Try it. Your answer must hold only the lines below from the line containing "Вики-энциклопедия" through the line containing "Политика конфиденциальности", each reproduced exactly.

Start of Data for processing

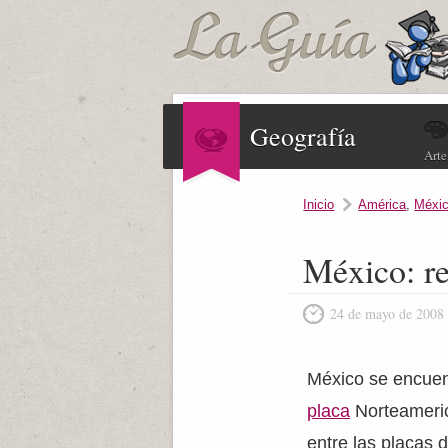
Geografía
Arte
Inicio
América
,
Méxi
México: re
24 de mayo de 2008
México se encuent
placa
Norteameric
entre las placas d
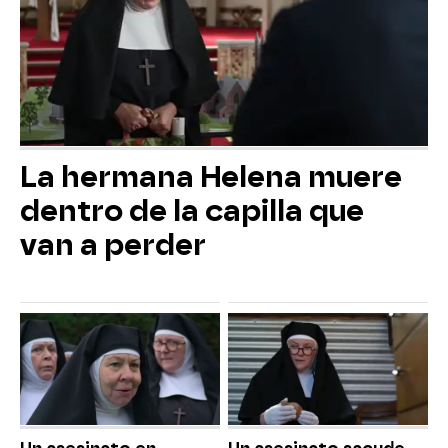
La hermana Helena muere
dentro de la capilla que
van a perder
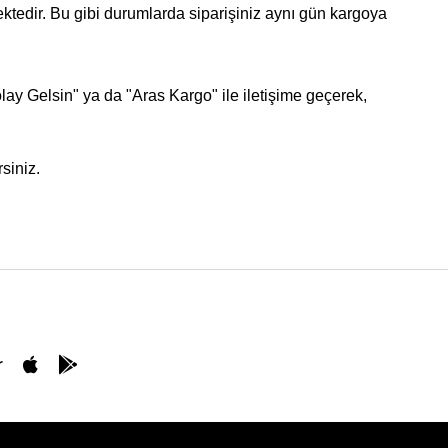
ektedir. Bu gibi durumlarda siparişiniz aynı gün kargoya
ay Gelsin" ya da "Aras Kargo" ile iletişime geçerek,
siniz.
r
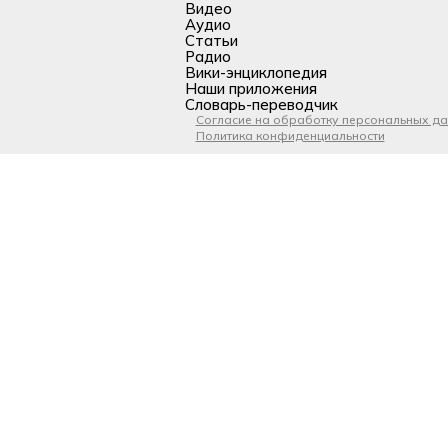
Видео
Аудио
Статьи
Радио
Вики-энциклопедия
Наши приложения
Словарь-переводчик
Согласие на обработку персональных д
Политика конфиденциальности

End of Data for processing
Start of Data for processing

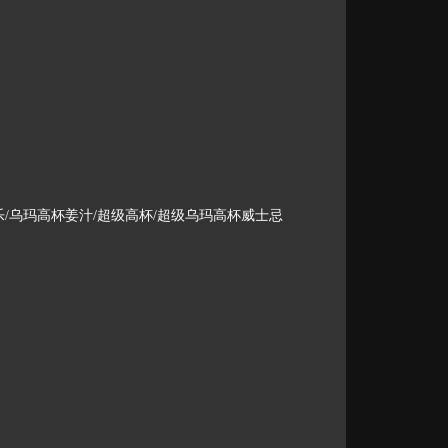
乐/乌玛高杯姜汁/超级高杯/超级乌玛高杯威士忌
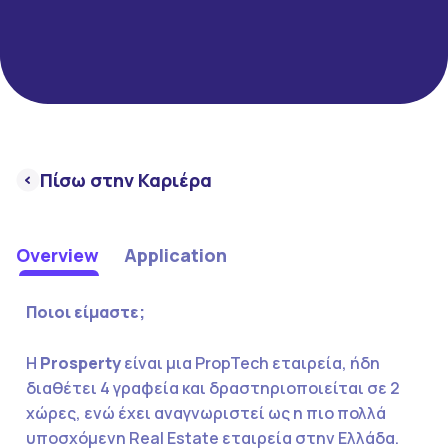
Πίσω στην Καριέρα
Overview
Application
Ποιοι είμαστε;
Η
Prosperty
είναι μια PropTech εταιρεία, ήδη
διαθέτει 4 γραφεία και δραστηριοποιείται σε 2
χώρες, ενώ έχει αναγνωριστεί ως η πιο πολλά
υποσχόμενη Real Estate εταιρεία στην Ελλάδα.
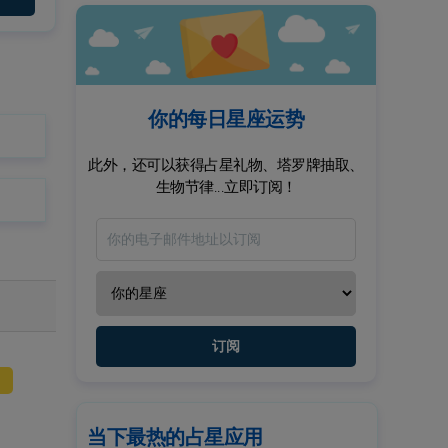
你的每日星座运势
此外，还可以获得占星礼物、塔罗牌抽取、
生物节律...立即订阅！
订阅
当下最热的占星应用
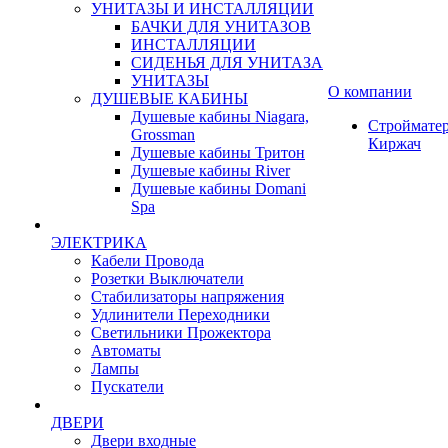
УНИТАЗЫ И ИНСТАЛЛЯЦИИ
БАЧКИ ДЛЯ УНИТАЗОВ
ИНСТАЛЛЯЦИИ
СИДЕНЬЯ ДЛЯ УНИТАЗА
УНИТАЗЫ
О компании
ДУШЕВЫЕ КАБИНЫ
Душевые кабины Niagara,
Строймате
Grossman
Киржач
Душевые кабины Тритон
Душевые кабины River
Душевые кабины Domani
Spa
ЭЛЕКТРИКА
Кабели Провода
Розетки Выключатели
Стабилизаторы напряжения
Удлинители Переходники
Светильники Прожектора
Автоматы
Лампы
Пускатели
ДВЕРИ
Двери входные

End of Data for processing

Output below.
Вики-энциклопедия
Наши приложения
Словарь-переводчик
Согласие на обработку персональных д
Политика конфиденциальности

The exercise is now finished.